Decía en el sobre escrito:
Seor de Albufera y Vasco de Coreira; clave convenida para aquella correspondencia que hacía poco tiempo comenzara.
De Soussa regresaba a su casa cuando encontró, al cruzar una esquina, al pequeño lacayo.
—¿Vas ocupado? —le preguntó.
—Llevo una carta al buzón.
En circunstancias normales habría seguido su curso natural aquel hecho sin significación aparente; mas en el estado de preocupación de ánimo en que se encontraba De Soussa, el incidente se presentaba con su valor ocasional. Sin antecedentes era sencillo, no tenía por qué llamar la atención, pero las actuales apariencias le daban un carácter que merecía una pesquisa.
—¿Quién te ha dado la carta?
—La señora.
—¿Y para quién?
—No lo sé, ahí lo dice —y sacó la carta del bolsillo.

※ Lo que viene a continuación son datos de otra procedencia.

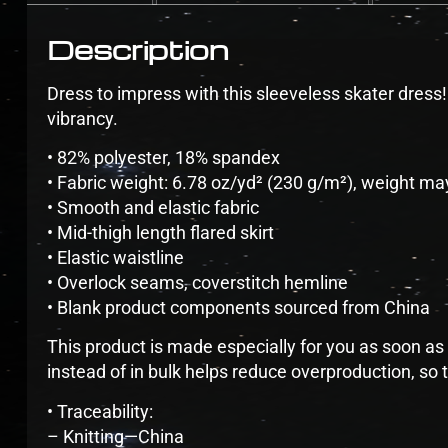
Description
Dress to impress with this sleeveless skater dress! T
vibrancy.
• 82% polyester, 18% spandex
• Fabric weight: 6.78 oz/yd² (230 g/m²), weight ma
• Smooth and elastic fabric
• Mid-thigh length flared skirt
• Elastic waistline
• Overlock seams, coverstitch hemline
• Blank product components sourced from China
This product is made especially for you as soon as 
instead of in bulk helps reduce overproduction, so
• Traceability:
– Knitting—China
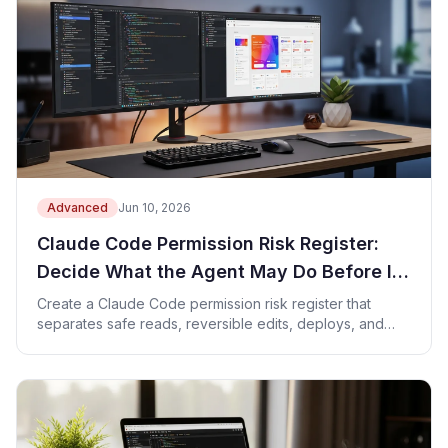
Advanced
Jun 10, 2026
Claude Code Permission Risk Register:
Decide What the Agent May Do Before It
Acts
Create a Claude Code permission risk register that
separates safe reads, reversible edits, deploys, and
owner approvals.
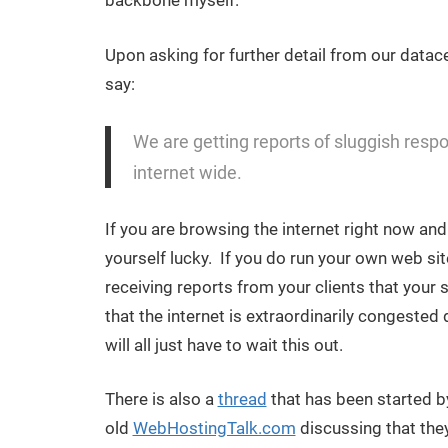
backbone myself.
Upon asking for further detail from our datace
say:
We are getting reports of sluggish respons
internet wide.
If you are browsing the internet right now an
yourself lucky. If you do run your own web sit
receiving reports from your clients that your 
that the internet is extraordinarily congeste
will all just have to wait this out.
There is also a
thread
that has been started by
old
WebHostingTalk.com
discussing that the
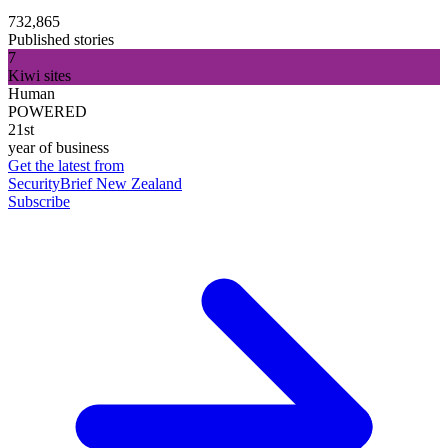
732,865
Published stories
7
Kiwi sites
Human
POWERED
21st
year of business
Get the latest from
SecurityBrief New Zealand
Subscribe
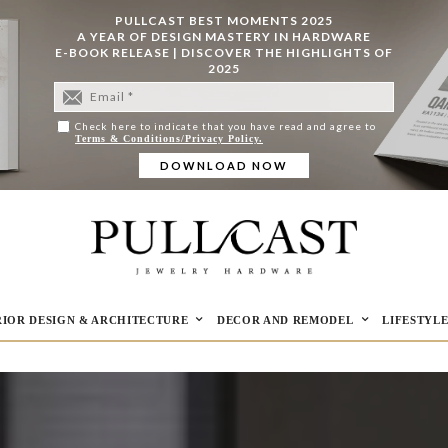
PULLCAST BEST MOMENTS 2025
A YEAR OF DESIGN MASTERY IN HARDWARE
E-BOOK RELEASE | DISCOVER THE HIGHLIGHTS OF
2025
Check here to indicate that you have read and agree to
Terms & Conditions/Privacy Policy.
RIOR DESIGN & ARCHITECTURE
DECOR AND REMODEL
LIFESTYL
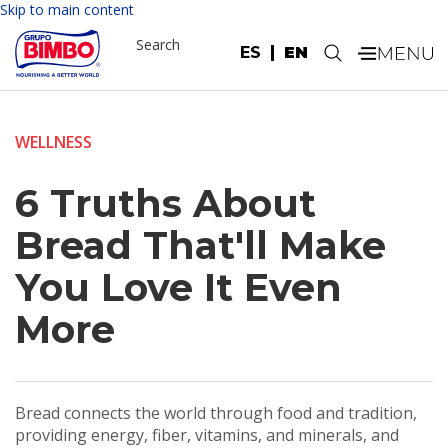
Skip to main content
Search
ES
EN
.
WELLNESS
6 Truths About
Bread That'll Make
You Love It Even
More
Bread connects the world through food and tradition,
providing energy, fiber, vitamins, and minerals, and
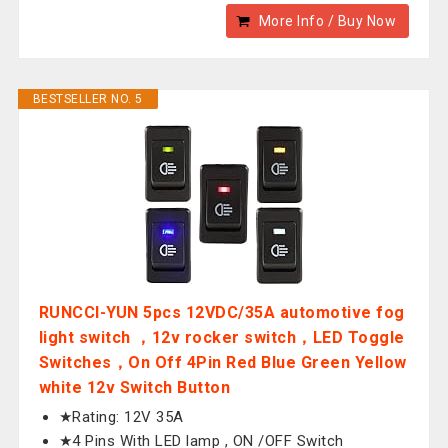
More Info / Buy Now
BESTSELLER NO. 5
RUNCCI-YUN 5pcs 12VDC/35A automotive fog
light switch ，12v rocker switch，LED Toggle
Switches，On Off 4Pin Red Blue Green Yellow
white 12v Switch Button
★Rating: 12V 35A
★4 Pins With LED lamp , ON /OFF Switch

—Dámela, que yo la echaré al buzón; y ve tú al almacén de modas de Madame Colliet y dile que vas por el traje de la señora. Oye, antes de entregar a la señora lo que vas a buscar irás a mi gabinete, donde te espero.
De Soussa vio alejarse al lacayo, hundido en profundos pensamientos; y dábale vueltas a la carta entre las manos como tratando de descifrar el enigma de la dirección. Quizás le detenía algún resto de respeto hacia el secreto de toda correspondencia privada. Al fin, resuelto a violarla, dirigió la vista a todos lados, y rompió el sobre.
¡La explicación del anónimo, la clave del enigma, el secreto espantoso de su deshonor estaba allí ante sus ojos!